The same is true with how we communicate to others about hell. Yes, it is real, and unrepentant sinners go there, but we often don’t factor in the enormous weight of the “Compassion Quotient” of God. To determine that you must spend a lot of time in Luke 15. Jesus tells three very familiar stories for one purpose: to show how God will do anything to win your love and rescue people from themselves.

* The Sheep (3-6): God is pictured as a good shepherd who will leave 99 sheep to find the one sheep that went missing. God isn’t callously grumbling that the stupid sheep have run away, he is desperate to bring the stray animal back into his fold! 

* The Coin (8-9): God is pictured as an anxious woman who lost a very valuable coin. In her worry, she lights a lamp and sweeps the house to find the coin. She will do all she can to find the missing coin; in the same way, God sends his Spirit of Truth to conduct an all-consuming search and rescue mission for the lost. We must not allow any angry bully pulpit pounding here!

* The Son (11-24): God is pictured as the grieving father whose son ran away; and when he sees him coming home, he runs to him! God is running to those who want to come back. God wants to run to you in your dark state of the soul. He isn’t angry with you, he is longing for his child to come home.

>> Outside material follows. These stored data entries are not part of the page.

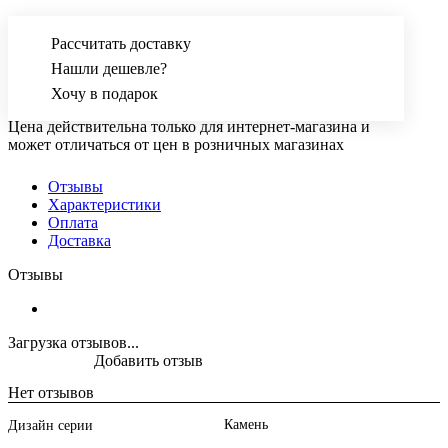
Рассчитать доставку
Нашли дешевле?
Хочу в подарок
Цена действительна только для интернет-магазина и
может отличаться от цен в розничных магазинах
Отзывы
Характеристики
Оплата
Доставка
Отзывы
Загрузка отзывов...
Добавить отзыв
Нет отзывов
Камень
Дизайн серии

Where is the disgust, the abhorring, and the “holding a scurvy little spider over the fire on a thin thread?” This isn’t primarily who God is, nor is this how he thinks about you. He is thinking more about the work of restoration of broken humanity than any other project. As the Bible declares, “Jesus did not come into the world to condemn it, but to save it.”

SAVE IT FROM WHAT?

This is the tricky part: God’s coming vengeance. Wait a minute! You just got done saying God is not angry, now you are saying he is? Let’s go back to Deuteronomy 32:20-21 and explain why God’s fury burns. It isn’t from delight in destruction, he has been rejected and replaced with other disgusting things, listen…

And he said, ‘I will hide my face from them;
I will see what their end will be,
for they are a perverse generation,
children in whom is no faithfulness.
They have made me jealous with what is no god;
they have provoked me to anger with their idols.

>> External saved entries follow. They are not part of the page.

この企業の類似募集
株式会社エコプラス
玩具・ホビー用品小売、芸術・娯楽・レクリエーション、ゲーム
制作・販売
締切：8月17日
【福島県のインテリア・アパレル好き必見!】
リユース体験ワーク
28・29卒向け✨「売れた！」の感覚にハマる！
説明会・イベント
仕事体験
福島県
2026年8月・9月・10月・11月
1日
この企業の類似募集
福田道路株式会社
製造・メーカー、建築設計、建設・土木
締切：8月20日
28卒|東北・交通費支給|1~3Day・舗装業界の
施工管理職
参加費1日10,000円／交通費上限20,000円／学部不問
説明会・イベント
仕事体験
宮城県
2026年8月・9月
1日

2 Peter 3:9 says that God is not wanting any to perish, so he is patiently waiting. And while he is waiting he has sent his Spirit to woo you back to himself. The cross is a sign of how desperate he is for you, he loves you. Hell was not in his original design for you.

Those who end up there, have chosen to go there. As C. S. Lewis says, “There are only two kinds of people in the end: Those who say to God, ‘Thy will be done,’ and those to whom God says, in the end, ‘Thy will be done.’ All that are in hell, choose it. Without that self-choice, there could be no hell. No soul that seriously and constantly desires joy will ever miss it. Those who seek find. Those who knock it is opened.”

Is hell real? Yes. Is hell something you should want for someone else? Never! But it is a person’s individual choice, not the result of God’s pounding fist. So don’t blame God, it is you that sends you there.